Bug 23684

Summary: Gabble advertizes an avatar's sha1 in its presence stanza without following XEP-0153
Product: Telepathy Reporter: Alban Crequy <alban.crequy>
Component: gabbleAssignee: Alban Crequy <alban.crequy>
Status: RESOLVED FIXED QA Contact: Telepathy bugs list <telepathy-bugs>
Severity: normal    
Priority: medium Keywords: patch
Version: unspecified   
Hardware: Other   
OS: All   
URL: http://git.collabora.co.uk/?p=user/alban/telepathy-gabble.git;a=shortlog;h=refs/heads/avatar-bug23684-0.8
Whiteboard:
i915 platform: i915 features:

Description Alban Crequy 2009-09-03 04:56:08 UTC
telepathy-gabble 0.8.0

XEP-0153 4.3 2. 3rd bullet:
"If the hashes are different, then the client MUST NOT attempt to resolve the conflict by uploading its avatar image again. Instead, it MUST defer to the content of the retrieved vCard by resetting its image hash (see below) and providing that hash in future presence broadcasts."

Gabble does not implement the Resetting the Image Hash described in section 4.4.

When Gabble receives a presence stanza from another Jabber client on the same account (but different resource), connection_avatar_update_cb() is called and calls update_own_avatar_sha1(). It just replaces the avatar's hash and publish it immediately:

  conn->self_presence->avatar_sha1 = g_strdup (sha1);
  if (!_gabble_connection_signal_own_presence (conn, &error))

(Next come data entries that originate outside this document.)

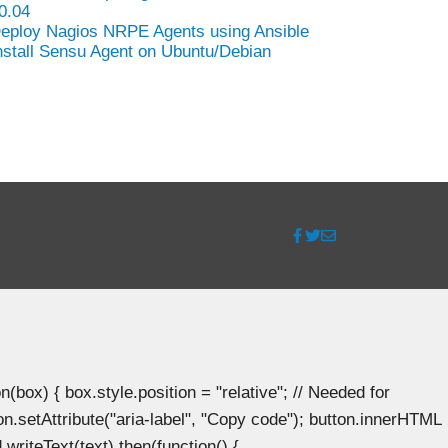
0.04
eploy Nagios NRPE Agents using Ansible
nstall Sensu Agent on Ubuntu/Debian
ox) { box.style.position = "relative"; // Needed for
n.setAttribute("aria-label", "Copy code"); button.innerHTML
.writeText(text).then(function() {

I fear there can be somehow infinite ping-pong with different Jabber client implementations which do not follow the XEP-0153...
Comment 1 Simon McVittie 2009-09-09 10:23:10 UTC
The actual code looks good to me for 0.8 and 0.9, with some stylistic complaints. The regression test, not so much.

> +        }
> +      else
> +        presence->avatar_sha1 = g_strdup (sha1);

Put the else clause in {} to be consistent with the if clause, please.

> priv->conn->parent.self_handle

I'd prefer to have a local, "TpBaseConnection *base_conn = (TpBaseConnection *) priv->conn;", and use base_conn->self_handle. I've been convinced that this is substantially better style.

> +    event = q.expect('stream-presence')
> +    event = q.expect('dbus-signal', signal='AvatarUpdated')
> +    assert event.args[0] == 1, event.args
> +    assert event.args[1] == "", event.args
> +    event = q.expect('stream-iq', to=None, query_ns='vcard-temp',
> +            query_name='vCard')

This is a race - the tests read from the D-Bus socket and the stream socket in a non-deterministic order. You'll have to use:

stream_presence, avatar_update, stream_iq = q.expect_many(EventPattern(...
Comment 2 Alban Crequy 2009-09-09 11:56:28 UTC
(In reply to comment #1)
> The actual code looks good to me for 0.8 and 0.9, with some stylistic
> complaints. The regression test, not so much.

Do you mean the regression test is not good for 0.8 and 0.9, or that your complaints on the regression test are not stylistic?

> > +        }
> > +      else
> > +        presence->avatar_sha1 = g_strdup (sha1);
> 
> Put the else clause in {} to be consistent with the if clause, please.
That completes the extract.